Lastly, our desserts: homemade alfajores and lucuma ice cream. The first are mini cookie sandwiches filled with a sticky dulce de leche middle. The cookies themselves are shortbread like (with flour, butter and sugar), but with additions of milk, coconut and cornstarch. They’re sold in clamshell to-go containers ($10.95 for around a dozen). We thoroughly enjoy them, but we’re more in love with the ice cream.
Lucuma, we learn, has a natural caramel-y flavor that’s also rightfully likened to maple and even pumpkin. Before we read its container’s label, which shows only sugar, milk and the fruit, we’re convinced there must be caramel among ingredients — that’s how bold the flavor inherently is. We’re quickly obsessed, fawning over the shared cup. I would go back for this alone as a dessert destination. You gotta try it.
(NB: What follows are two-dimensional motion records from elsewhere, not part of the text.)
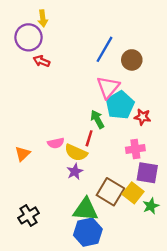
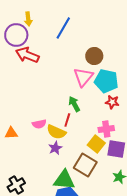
blue line: (104, 49) -> (63, 28), moved
brown circle: (132, 60) -> (94, 56), moved
red arrow: (42, 61) -> (27, 55), size x1.6
cyan pentagon: (120, 105) -> (106, 81), moved, turned -30
orange triangle: (23, 154) -> (11, 133), turned 40
yellow square: (133, 193) -> (96, 144), moved

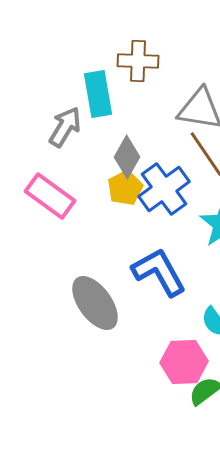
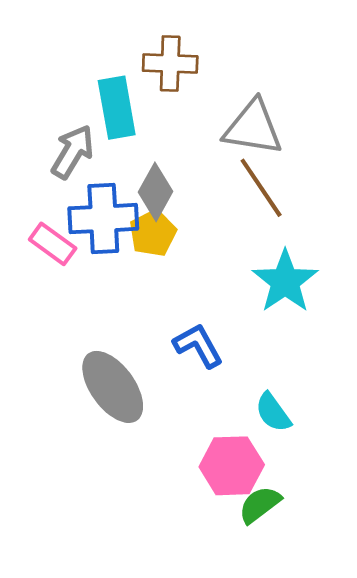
blue cross: (164, 189) -> (103, 219), moved, turned 33
pink rectangle: (50, 196) -> (53, 244), size x0.7
blue L-shape: (159, 272) -> (198, 346), size x0.7

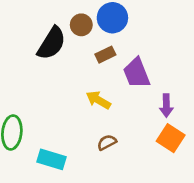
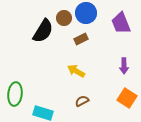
purple trapezoid: (137, 73) -> (121, 23), moved
purple arrow: (166, 106) -> (124, 66), moved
Pursuant to why I’m noting the to-go containers as serving vessels, Taytacha does have a small retail area off its dining room where you can buy items like the cookies and purple corn to make your own Chicha Morada, plus many other imported Peruvian ingredients. There’s also refrigerator/freezer cases that have various goods that include homemade ice cream flavors.
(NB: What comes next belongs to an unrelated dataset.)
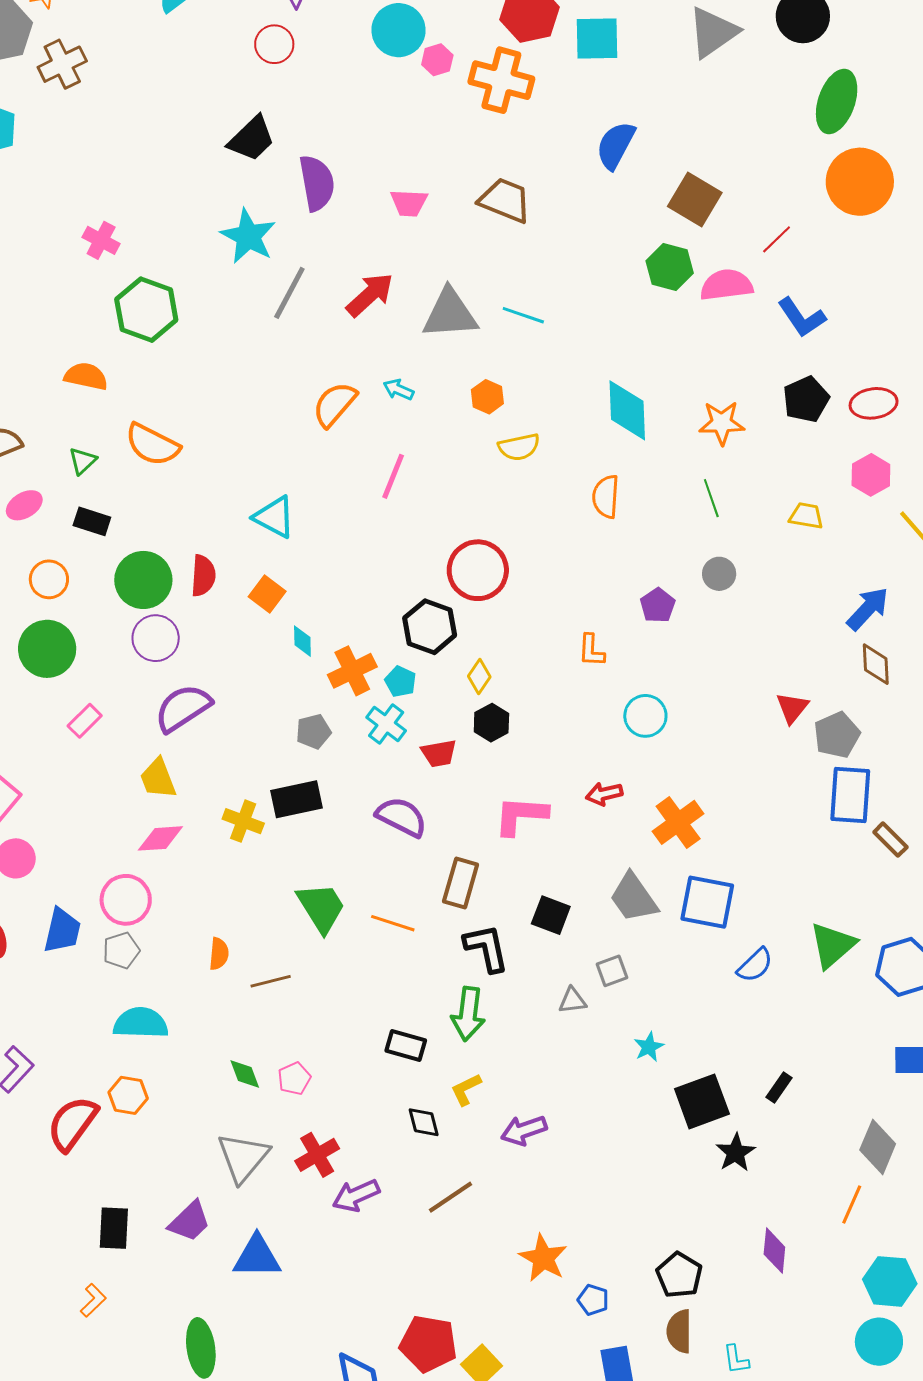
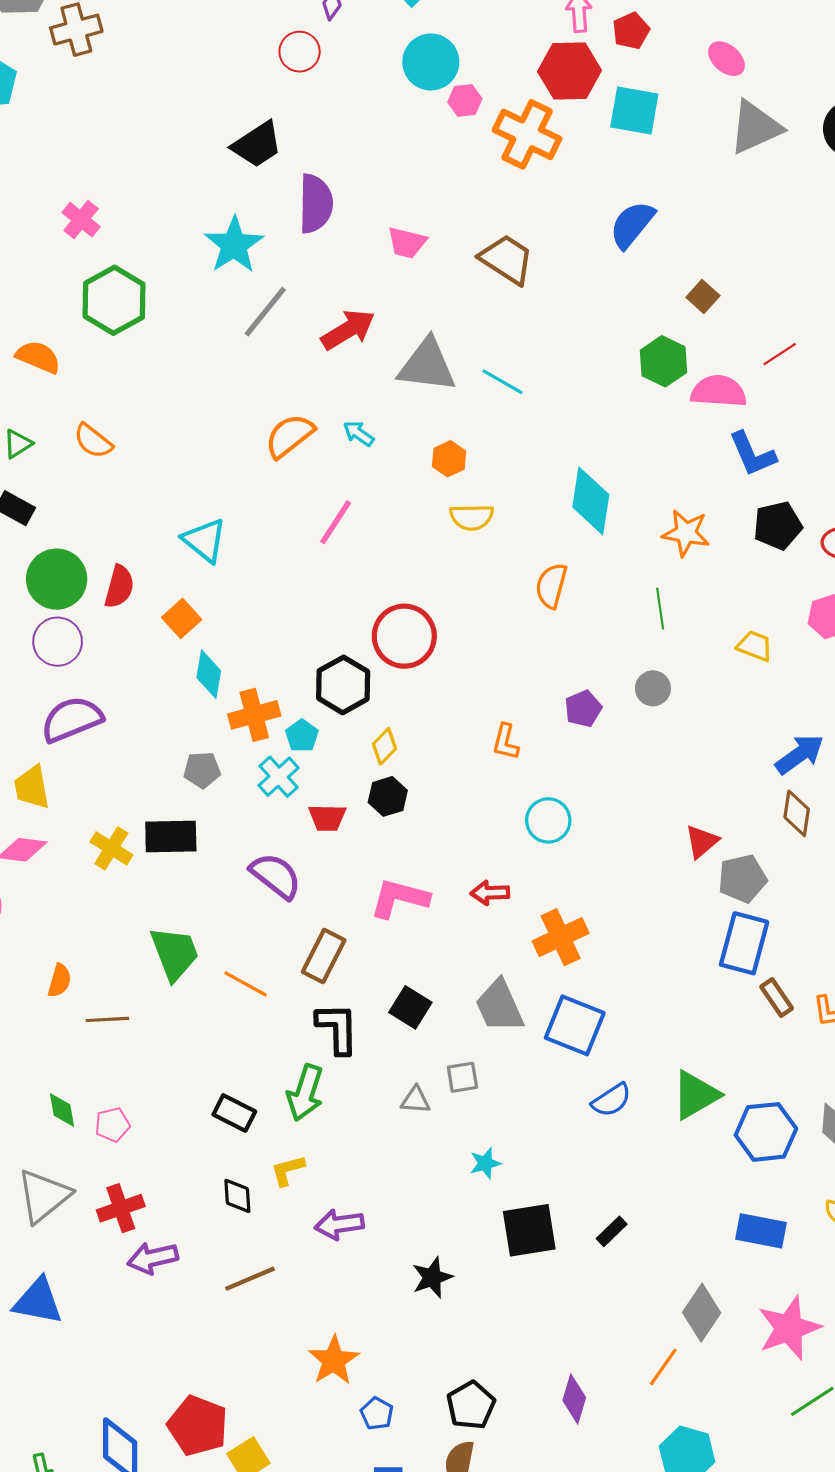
brown square: (695, 199) -> (703, 297), size x0.6
blue L-shape: (802, 317) -> (752, 454), moved
orange semicircle: (152, 445) -> (93, 441), size x0.7
cyan diamond: (302, 641) -> (209, 674), size x1.4
black star: (736, 1153) -> (432, 1277), moved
As I peruse selections, I talk with co-owner Brigitte Cordova, whose husband Armando is the chef/co-owner. She tells me he has 20 years experience in the industry, mainly dating back to their time in California. She emphasizes how everything they make is 100 percent Peruvian — which is to say not Americanized or dumbed down. She tells me they’re working on launching online ordering soon. I ask whether they have a sign eventually coming and she says yes, hopefully in a few months, as they are apparently waiting for permitting for it.
Meanwhile, I leave with a feeling of urgency, like I have to get the word out and tell people about this place, just as Chef Luis told me. Because it’s awesome and I want to see it supported so it thrives and stays in business here.
I’m thinking as I write this of something championing to say, like “Do it for the beef heart!”
Realistically, I should probably stick to something more generally palatable, like “Taytacha’s lucuma ice cream is a must-try!”
Either way, just go, and tell someone else you know.